The point is, and it is here somewhere, that we must first realize that we’re wearing the glasses. That is, most of what we see, we view through this filter. Hence appall waits beyond our grasp for a host of terrific insults on our way to the store. How far we had to drive, what we bought, how much it costs, what we do with it, the packaging it came in and what we do with that… the list goes on and on from that one simple trip and much is required to secure the lid that keeps all these questions from ruining our trip. If you cut down on any aspect of the errand, the insults change somewhat. There; we felt the glasses for a moment. Maybe it was enough, maybe I’ll let them slip, even take them off for a while, and re-adjust my vision toward my own, actual b.s.

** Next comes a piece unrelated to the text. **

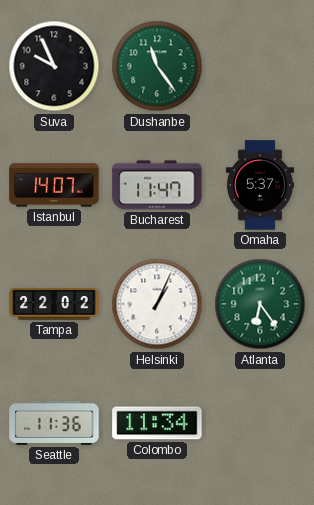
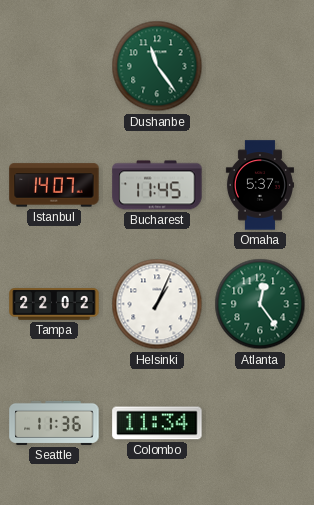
Suva: 9:56 -> none
Bucharest: 11:47 -> 11:45
Atlanta: 6:24 -> 12:24
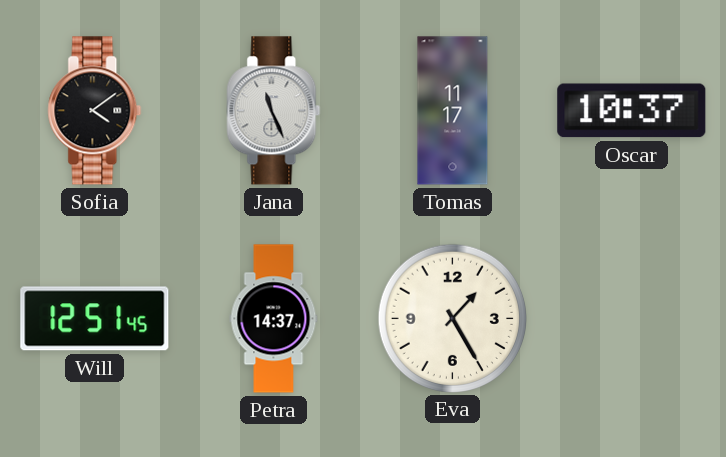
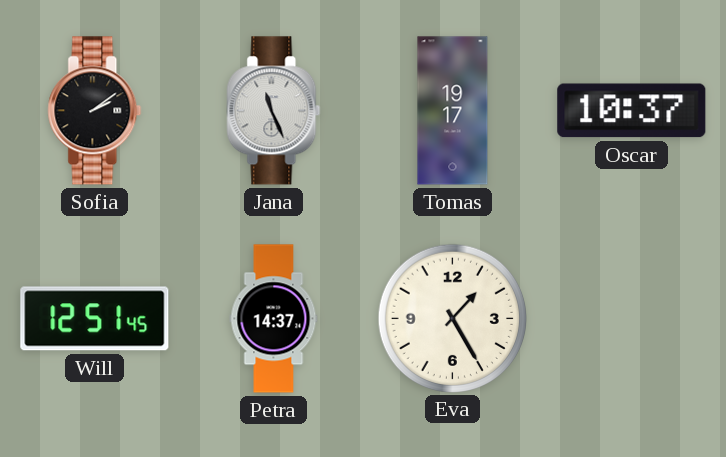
Sofia: 4:09 -> 2:09
Tomas: 11:17 -> 19:17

All the best to you in the New Year, including a sustained view in the direction of your better self.

Los Teens

Bienvenu, Hwan Yeeng and welcome to the teens.

The faster the tech wheel spins, the more screens you watch, the more rings you hear, the more scores you check… the more you find out what? Quite a bit, though much of it trivial – not as in pursuit, but ft-lbf, the volume of things you allow to get in between you and whatever idylls you once upon a time you associated with, before all these devices intervened. Remember to remember, as the man said:

If the idea that your son must become a killer as well as a provider is abhorrent to you, if you believe that death-dealing weapons should not continue to be manufactured, even if never used, then make a new world in which killing will be unnecessary. Concentrate all your energies upon that, and that alone. If you had a home which you were fond of, and it were suddenly invaded by rats, would you not set everything aside to eliminate the pest? War is the greatest plague that civilized man has to contend with. And what has he done in all these thousands of years to grapple with the problem? Nothing, really. With the passage of time he has devoted increasing effort, ingenuity and money towards aggrandizing the horrors of war, as though pretending to himself that if war became too horrible it might cease of itself.

But the faster the wheel spins, the slower the revelations fly: because illumination is but one-speeded. A perfect vehicle for the flatlands, but nice for coasting in the mountains, too. Cover up with blanket endorsements and pretend you are yourself a signal, giving off indications, accepting messages, reacting to your own commands, creating a personal sense of application. Just yours. And it’s okay if its rhymes. Or is happy. Or new. Or even takes a year. Or five.

All you ever have or can give is a little bit of time, anyway. And now 1-1-11. Cut the feed. Nourish instead.